Une caresse inconnue




 "Ora dorme la bianca fiordaligi
chiusa ne' panni, stesa in sul coperchio
del bel sepolcro ; et tu l'avesti a specchio
forse, ebbe la tua riva i suoi vestigi.

Ma oggi non Ilaria del Carretto
signoreggia la terra che tu bagni,
o Serchio..."

Gabriele d'Annunzio  Le Città del silenzio, Lucca


Sotto tenera luna già i tuoi colli,
lungo il Serchio fanciulle in vesti rosse
e turchine si muovono leggere. 
Così al tuo dolce tempo, cara ; e Sirio 
perde colore, e ogni ora s'allontana,
e il gabbiano s'infuria sulle spiagge
derelitte. Gli amanti vanno lieti
nell'aria di settembre, i loro gesti
accompagnano ombre di parole
che conosci. Non hanno pietà ; e tu
tenuta dalla terra, che lamenti ?
Sei qui rimasta sola. Il mio sussulto
forse è il tuo, uguale d'ira e di spavento.
Remoti i morti e più ancora i vivi,
i miei compagni vili e taciturni.

Salvatore Quasimodo  Davanti al simulacro d'Ilaria del Carretto 







La toute jeune femme de Paolo Guinigi, tyran de Lucques, vient de mourir. On ne sait pas de quoi. Si le marbre n’était pas toujours exsangue, je dirais qu’elle a perdu tout son sang. Charmante créature, elle est longue, longue comme une aiguille, mince, fine et svelte. Couchée bien sagement et toute droite, sa robe et son manteau sont d’une étoffe trop lourde pour elle ; ce poids la retient ; sans quoi, cette jeune femme se relevant reprendrait sa démarche longue et légère. Mais elle dort bien profondément et ne se réveillera pas. La joue lisse et droite, le nez bref et droit, son long visage maigre ne sourit guère ; ou plutôt il laisse transparaître le sourire intérieur, las d’être si loin peut-être, la lumière sous la porcelaine de la veilleuse. Ilaria del Carretto sourit en dedans à une douceur inconnue. L’arête de son beau petit menton souffrant et volontaire est bien posée sur le haut col, en forme de calice, du manteau fermé. Elle avait froid. Les plis se confondent avec ceux de la robe ; et les pieds cachés, appuyés sur un fidèle petit chien couché contre la plante, relèvent la courbe de la vague à jamais fixée. Robe de la jeune femme, crête d’écume au flot de la vie, glycine palpitante de la chair heureuse, de la forme chaude et parfumée : l’onde ici est arrêtée pour jamais de la chair, de la forme et de la robe noblement ornée.

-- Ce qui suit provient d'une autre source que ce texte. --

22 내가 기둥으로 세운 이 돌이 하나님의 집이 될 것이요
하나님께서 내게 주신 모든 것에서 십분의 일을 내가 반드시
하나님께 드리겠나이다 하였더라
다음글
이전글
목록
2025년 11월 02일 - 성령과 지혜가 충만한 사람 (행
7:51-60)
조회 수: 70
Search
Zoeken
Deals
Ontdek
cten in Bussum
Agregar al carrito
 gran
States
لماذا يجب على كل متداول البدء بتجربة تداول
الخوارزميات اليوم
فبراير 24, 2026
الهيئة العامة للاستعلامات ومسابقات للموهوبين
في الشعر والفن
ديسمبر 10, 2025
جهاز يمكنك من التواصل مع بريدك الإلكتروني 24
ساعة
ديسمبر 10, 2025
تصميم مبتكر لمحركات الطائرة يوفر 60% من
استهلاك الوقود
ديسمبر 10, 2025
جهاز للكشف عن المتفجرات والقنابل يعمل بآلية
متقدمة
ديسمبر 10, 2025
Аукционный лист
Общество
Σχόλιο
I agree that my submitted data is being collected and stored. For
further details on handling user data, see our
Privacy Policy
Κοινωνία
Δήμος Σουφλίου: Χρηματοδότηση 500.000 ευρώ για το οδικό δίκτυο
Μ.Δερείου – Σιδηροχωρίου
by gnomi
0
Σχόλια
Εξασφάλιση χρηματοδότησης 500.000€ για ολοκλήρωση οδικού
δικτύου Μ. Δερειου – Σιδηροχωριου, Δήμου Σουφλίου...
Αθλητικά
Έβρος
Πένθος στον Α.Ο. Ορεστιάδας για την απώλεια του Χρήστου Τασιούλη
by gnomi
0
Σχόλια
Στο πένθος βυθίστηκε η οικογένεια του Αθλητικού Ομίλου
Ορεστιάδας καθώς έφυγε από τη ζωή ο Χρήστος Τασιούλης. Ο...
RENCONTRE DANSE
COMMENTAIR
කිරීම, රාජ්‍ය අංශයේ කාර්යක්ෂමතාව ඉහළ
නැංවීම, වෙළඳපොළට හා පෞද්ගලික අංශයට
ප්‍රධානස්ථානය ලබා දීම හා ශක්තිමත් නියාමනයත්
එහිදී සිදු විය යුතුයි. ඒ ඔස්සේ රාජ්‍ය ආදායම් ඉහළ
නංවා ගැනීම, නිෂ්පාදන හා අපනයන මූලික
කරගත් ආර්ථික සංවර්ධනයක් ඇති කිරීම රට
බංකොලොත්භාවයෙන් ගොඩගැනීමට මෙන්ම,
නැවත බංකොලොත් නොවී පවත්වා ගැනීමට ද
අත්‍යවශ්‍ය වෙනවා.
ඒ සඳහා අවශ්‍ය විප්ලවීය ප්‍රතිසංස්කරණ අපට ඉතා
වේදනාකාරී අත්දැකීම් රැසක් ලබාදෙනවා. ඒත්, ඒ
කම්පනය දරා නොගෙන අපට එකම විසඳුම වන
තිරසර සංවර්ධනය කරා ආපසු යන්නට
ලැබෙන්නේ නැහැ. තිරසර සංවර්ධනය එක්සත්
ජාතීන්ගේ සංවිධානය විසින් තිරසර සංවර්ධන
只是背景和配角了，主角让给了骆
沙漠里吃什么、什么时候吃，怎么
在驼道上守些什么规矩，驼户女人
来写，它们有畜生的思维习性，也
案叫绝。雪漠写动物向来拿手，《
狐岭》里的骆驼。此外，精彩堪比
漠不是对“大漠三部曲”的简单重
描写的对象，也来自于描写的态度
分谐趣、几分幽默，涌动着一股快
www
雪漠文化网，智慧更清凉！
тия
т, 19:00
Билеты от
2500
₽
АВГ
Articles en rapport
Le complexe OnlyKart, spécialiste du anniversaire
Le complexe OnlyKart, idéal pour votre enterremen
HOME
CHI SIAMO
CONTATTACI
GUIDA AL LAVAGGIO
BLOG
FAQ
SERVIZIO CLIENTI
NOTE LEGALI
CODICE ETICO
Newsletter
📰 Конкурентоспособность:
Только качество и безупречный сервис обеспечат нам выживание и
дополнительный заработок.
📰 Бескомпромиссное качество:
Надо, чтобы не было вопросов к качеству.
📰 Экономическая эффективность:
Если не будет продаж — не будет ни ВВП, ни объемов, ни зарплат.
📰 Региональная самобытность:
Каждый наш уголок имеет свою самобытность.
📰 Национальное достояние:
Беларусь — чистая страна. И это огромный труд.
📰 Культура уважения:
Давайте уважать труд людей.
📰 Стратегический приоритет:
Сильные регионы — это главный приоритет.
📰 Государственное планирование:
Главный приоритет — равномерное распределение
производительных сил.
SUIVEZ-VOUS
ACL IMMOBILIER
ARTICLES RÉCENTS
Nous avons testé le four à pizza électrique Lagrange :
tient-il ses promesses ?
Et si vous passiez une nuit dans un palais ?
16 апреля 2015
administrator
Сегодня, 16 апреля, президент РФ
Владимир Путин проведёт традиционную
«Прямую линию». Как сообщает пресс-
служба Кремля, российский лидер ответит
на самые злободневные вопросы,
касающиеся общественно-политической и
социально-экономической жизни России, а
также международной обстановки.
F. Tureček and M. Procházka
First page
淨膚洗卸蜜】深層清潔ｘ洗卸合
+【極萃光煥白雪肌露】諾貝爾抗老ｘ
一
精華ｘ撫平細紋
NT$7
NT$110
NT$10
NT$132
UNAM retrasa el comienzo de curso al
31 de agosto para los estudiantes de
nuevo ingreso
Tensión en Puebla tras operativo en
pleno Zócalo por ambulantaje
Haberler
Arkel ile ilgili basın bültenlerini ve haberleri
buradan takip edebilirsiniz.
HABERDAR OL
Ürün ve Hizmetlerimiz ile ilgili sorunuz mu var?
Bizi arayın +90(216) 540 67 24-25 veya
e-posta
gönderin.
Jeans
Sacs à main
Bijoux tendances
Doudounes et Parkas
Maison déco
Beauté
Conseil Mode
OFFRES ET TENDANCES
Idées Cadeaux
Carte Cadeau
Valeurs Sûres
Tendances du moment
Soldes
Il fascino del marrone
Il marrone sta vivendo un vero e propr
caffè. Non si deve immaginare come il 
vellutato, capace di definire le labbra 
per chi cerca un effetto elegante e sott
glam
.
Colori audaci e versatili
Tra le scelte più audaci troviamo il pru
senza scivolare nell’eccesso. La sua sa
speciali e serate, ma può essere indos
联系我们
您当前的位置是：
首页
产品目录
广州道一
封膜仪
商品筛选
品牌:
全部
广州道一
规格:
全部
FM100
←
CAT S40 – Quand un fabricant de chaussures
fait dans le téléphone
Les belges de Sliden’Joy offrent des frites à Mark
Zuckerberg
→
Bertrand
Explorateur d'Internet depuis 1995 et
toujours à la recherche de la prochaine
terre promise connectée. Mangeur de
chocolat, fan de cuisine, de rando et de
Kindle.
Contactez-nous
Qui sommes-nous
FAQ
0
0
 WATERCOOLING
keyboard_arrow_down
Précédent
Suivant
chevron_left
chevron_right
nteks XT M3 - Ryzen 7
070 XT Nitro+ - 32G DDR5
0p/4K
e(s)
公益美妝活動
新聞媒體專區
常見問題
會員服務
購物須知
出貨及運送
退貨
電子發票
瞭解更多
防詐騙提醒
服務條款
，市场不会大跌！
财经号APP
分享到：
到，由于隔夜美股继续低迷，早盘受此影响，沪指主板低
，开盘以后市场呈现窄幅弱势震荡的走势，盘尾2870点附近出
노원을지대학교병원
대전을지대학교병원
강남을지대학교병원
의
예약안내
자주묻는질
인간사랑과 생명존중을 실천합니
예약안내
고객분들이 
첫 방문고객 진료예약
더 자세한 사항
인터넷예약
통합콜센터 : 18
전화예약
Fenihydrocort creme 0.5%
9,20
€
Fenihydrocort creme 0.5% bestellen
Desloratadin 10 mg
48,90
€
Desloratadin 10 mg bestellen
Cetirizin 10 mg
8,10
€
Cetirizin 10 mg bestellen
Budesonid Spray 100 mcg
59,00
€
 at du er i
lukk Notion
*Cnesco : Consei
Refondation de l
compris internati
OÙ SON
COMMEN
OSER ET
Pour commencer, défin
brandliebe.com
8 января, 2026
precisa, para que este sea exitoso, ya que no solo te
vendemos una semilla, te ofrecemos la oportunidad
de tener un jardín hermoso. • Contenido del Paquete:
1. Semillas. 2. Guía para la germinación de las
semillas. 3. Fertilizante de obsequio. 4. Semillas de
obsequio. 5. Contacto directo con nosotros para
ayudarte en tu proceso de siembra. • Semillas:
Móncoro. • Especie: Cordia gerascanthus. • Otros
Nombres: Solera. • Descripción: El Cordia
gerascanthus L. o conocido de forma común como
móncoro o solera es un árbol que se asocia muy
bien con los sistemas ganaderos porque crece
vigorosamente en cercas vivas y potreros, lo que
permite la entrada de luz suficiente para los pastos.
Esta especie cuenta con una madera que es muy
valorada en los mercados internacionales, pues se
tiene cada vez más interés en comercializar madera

Iacopo della Quercia, siennois, a taillé cette image, comme la jeune femme était à peine morte. Il avait alors vingt-sept ou vingt-huit ans. La grâce siennoise vivait encore en lui. Plus tard, il l’a perdue dans l’imitation de la fausse grandeur, à l’antique. Car l’âme du moyen âge, le plus souvent, n’abdique pas en faveur de la beauté grecque : la Renaissance n’a pas connu la véritable antiquité. Le tombeau, où Ilaria del Carretto repose, quoique de belles proportions, est romain dans toutes ses parties. Cinq petits anges, plutôt pareils à de gras amours mous et dodus, se touchent par le bout des ailes et font ainsi une quintuple accolade. Ils tiennent d’énormes guirlandes, dans le goût des couronnes qui pèsent sur les arcs de triomphe : elles sont déjà faites de la même immortelle et des mêmes lauriers mortuaires. On s’extasie là devant. Dans cette œuvre, toute la beauté est de ce qui va disparaître : la noblesse et la pureté de la figure. L’esprit est inclus à la pierre et ne l’a pas désertée encore. Le reste annonce la pompe de la Renaissance et sa virtuosité. Plus ils seront habiles, et plus les artistes seront virtuoses. Moins ils auront à dire, et plus ils le diront avec éloquence : l’abondance et le faste leur seront une autre nature. L’ornement tue la simplicité ; il en est le bourreau, dès l’origine. Les passants admirent dans ce tombeau le premier des mille et mille monuments semés dans toute l’Europe, depuis cinq cent ans, et qu’on refait encore dans le même goût et le même esprit. Cependant, Ilaria del Carretto donne en silence son sourire intérieur et la fleur coupée de sa vie à une caresse inconnue.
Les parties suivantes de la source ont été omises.